# [WHAT NEEDS TO BE DONE]
Go through the data below and copy each line where the word "only" occurs.

Saved data entries:
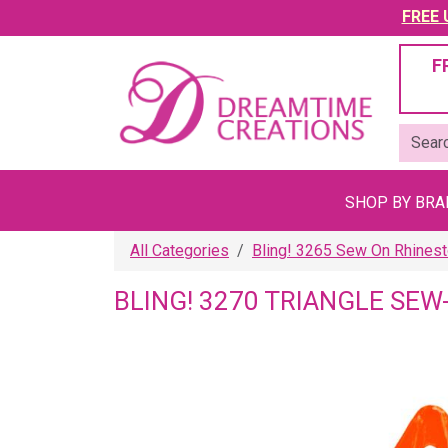
FREE U
F
SHOP BY BR
All Categories
Bling! 3265 Sew On Rhines
BLING! 3270 TRIANGLE S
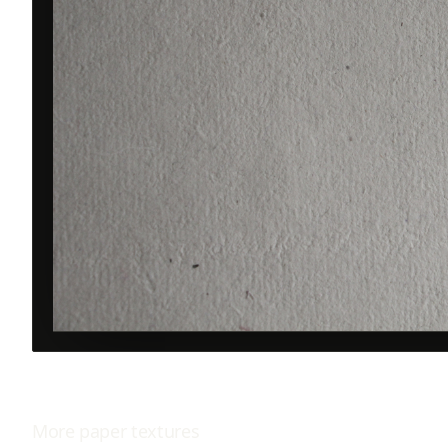
More
paper
textures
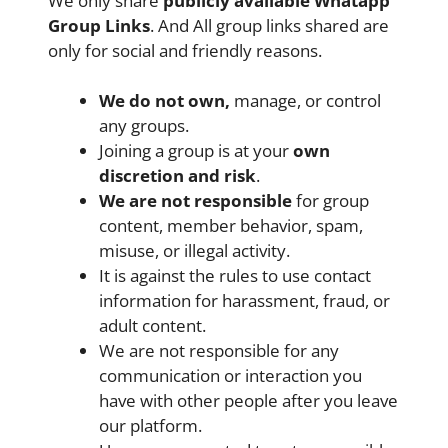
We only share
publicly available
Whatapp
Group Links
. And All group links shared are
only for social and friendly reasons.
We do not own,
manage, or control
any groups.
Joining a group is at your
own
discretion and risk
.
We are not responsible
for group
content, member behavior, spam,
misuse, or illegal activity.
It is against the rules to use contact
information for harassment, fraud, or
adult content.
We are not responsible for any
communication or interaction you
have with other people after you leave
our platform.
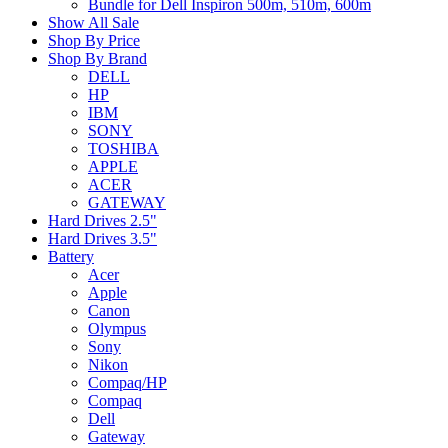
Bundle for Dell Inspiron 500m, 510m, 600m
Show All Sale
Shop By Price
Shop By Brand
DELL
HP
IBM
SONY
TOSHIBA
APPLE
ACER
GATEWAY
Hard Drives 2.5"
Hard Drives 3.5"
Battery
Acer
Apple
Canon
Olympus
Sony
Nikon
Compaq/HP
Compaq
Dell
Gateway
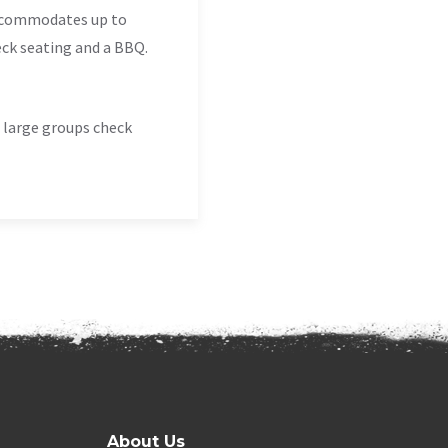
accommodates up to
ck seating and a BBQ.
d large groups check
About Us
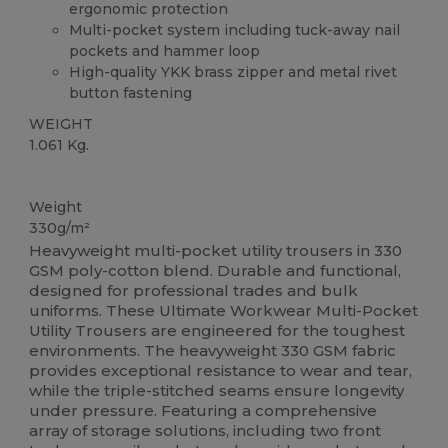
ergonomic protection
Multi-pocket system including tuck-away nail
pockets and hammer loop
High-quality YKK brass zipper and metal rivet
button fastening
WEIGHT
1.061 Kg.
High Stock
Weight
330g/m²
Heavyweight multi-pocket utility trousers in 330
GSM poly-cotton blend. Durable and functional,
designed for professional trades and bulk
uniforms. These Ultimate Workwear Multi-Pocket
Utility Trousers are engineered for the toughest
environments. The heavyweight 330 GSM fabric
provides exceptional resistance to wear and tear,
while the triple-stitched seams ensure longevity
under pressure. Featuring a comprehensive
array of storage solutions, including two front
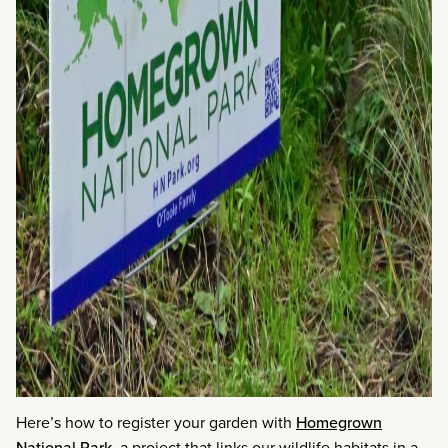
Here’s how to register your garden with
Homegrown
National Park
, a project that links our wildlife habitats in a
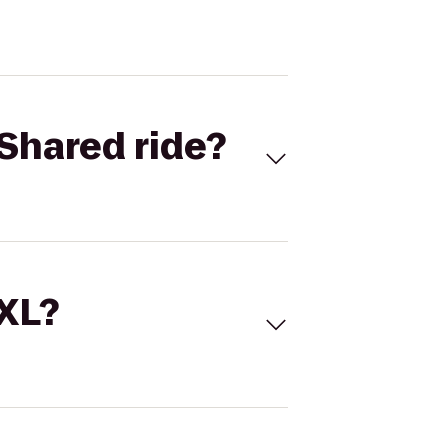
Shared ride?
 XL?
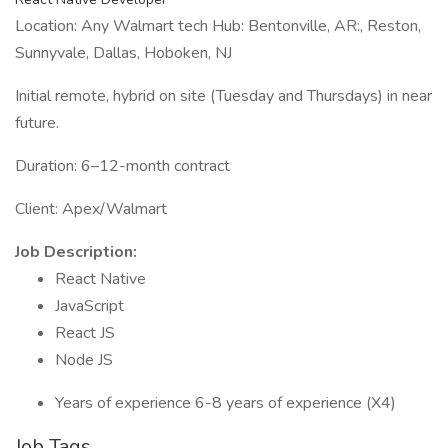
Location: Any Walmart tech Hub: Bentonville, AR:, Reston,
Sunnyvale, Dallas, Hoboken, NJ
Initial remote, hybrid on site (Tuesday and Thursdays) in near
future.
Duration: 6–12-month contract
Client: Apex/Walmart
Job Description:
React Native
JavaScript
React JS
Node JS
Years of experience 6-8 years of experience (X4)
Job Tags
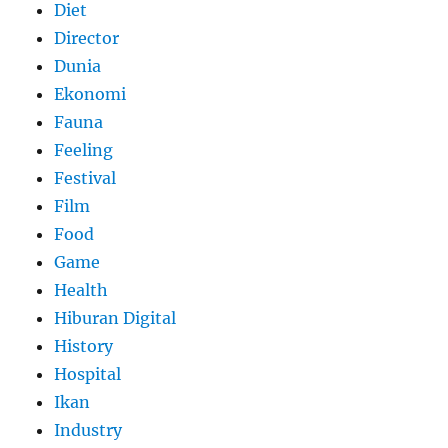
Diet
Director
Dunia
Ekonomi
Fauna
Feeling
Festival
Film
Food
Game
Health
Hiburan Digital
History
Hospital
Ikan
Industry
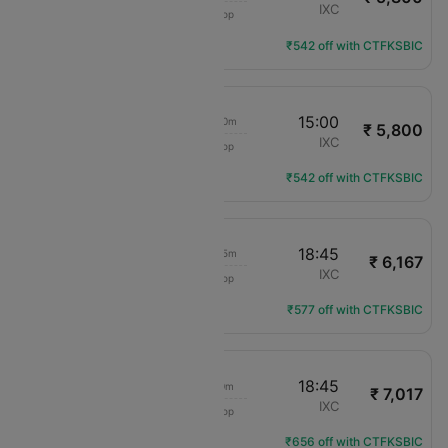
IndiGo
LKO
IXC
1 Stop
6E-2111
Flight Details
₹542 off with CTFKSBIC
09:10
15:00
5h 50m
₹ 5,800
IndiGo
LKO
IXC
1 Stop
6E-2146
Flight Details
₹542 off with CTFKSBIC
09:10
18:45
9h 35m
₹ 6,167
IndiGo
LKO
IXC
1 Stop
6E-2146
Flight Details
₹577 off with CTFKSBIC
10:45
18:45
8h 0m
₹ 7,017
IndiGo
LKO
IXC
1 Stop
6E-2111
Flight Details
₹656 off with CTFKSBIC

# [RESPONSE TO THE TASK]
We only share
only for social and friendly reasons.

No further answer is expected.